Data supplied section start

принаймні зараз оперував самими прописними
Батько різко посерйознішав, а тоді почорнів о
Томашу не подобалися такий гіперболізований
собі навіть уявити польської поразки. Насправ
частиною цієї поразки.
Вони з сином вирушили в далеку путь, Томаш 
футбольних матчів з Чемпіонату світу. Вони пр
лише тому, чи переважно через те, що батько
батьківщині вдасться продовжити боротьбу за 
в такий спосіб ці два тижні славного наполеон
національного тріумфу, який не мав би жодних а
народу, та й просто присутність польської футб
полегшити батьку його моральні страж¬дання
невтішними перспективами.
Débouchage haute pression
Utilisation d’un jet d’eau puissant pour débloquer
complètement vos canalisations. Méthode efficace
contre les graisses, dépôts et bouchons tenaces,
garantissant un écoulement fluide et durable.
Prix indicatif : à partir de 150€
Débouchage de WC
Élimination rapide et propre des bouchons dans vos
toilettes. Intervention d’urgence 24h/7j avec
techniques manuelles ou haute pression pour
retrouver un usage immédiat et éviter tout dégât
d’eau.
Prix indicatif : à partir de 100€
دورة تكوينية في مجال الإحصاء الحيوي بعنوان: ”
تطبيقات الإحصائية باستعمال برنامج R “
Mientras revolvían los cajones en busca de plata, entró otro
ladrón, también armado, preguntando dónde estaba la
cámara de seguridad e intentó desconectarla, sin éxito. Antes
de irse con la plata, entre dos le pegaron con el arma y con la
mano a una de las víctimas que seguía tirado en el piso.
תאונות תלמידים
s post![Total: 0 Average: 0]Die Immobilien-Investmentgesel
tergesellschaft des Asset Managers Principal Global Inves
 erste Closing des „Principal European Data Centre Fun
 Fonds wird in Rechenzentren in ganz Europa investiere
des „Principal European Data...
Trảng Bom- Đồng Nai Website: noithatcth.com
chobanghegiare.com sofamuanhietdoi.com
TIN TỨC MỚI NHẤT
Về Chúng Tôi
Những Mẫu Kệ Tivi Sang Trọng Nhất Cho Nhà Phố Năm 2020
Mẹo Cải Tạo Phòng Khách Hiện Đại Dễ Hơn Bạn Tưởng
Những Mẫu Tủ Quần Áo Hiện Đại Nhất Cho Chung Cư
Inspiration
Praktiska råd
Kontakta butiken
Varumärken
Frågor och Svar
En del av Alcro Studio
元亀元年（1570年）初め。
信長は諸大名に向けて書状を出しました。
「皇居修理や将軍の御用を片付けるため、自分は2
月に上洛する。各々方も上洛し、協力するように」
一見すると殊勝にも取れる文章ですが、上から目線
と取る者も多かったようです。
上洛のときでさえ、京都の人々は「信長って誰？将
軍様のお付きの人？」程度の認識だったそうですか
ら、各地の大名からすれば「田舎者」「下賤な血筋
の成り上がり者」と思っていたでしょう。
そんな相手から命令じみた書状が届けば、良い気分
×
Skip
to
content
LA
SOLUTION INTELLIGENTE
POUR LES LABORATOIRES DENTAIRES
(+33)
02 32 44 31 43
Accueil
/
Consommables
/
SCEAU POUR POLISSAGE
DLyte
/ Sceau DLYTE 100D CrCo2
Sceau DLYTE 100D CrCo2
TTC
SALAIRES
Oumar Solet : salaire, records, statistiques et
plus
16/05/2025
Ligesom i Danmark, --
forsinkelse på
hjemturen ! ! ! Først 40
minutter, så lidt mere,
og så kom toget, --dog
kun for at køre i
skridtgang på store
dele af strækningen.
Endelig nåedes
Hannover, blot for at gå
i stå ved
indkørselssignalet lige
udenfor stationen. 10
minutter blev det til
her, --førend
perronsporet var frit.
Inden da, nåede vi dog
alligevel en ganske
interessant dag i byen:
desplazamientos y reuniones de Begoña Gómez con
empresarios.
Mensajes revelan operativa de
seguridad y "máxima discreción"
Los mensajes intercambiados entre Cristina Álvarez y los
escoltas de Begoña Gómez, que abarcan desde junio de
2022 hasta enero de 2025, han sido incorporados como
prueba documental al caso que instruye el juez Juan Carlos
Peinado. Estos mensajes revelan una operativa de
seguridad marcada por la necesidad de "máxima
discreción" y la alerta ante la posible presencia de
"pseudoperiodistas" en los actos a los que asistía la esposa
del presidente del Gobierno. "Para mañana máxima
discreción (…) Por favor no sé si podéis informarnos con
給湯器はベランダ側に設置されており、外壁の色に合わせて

Data supplied section end

Work to complete:
Go over the listing above and copy out each line that includes "indicatif".

Your response:
Prix indicatif : à partir de 150€
Prix indicatif : à partir de 100€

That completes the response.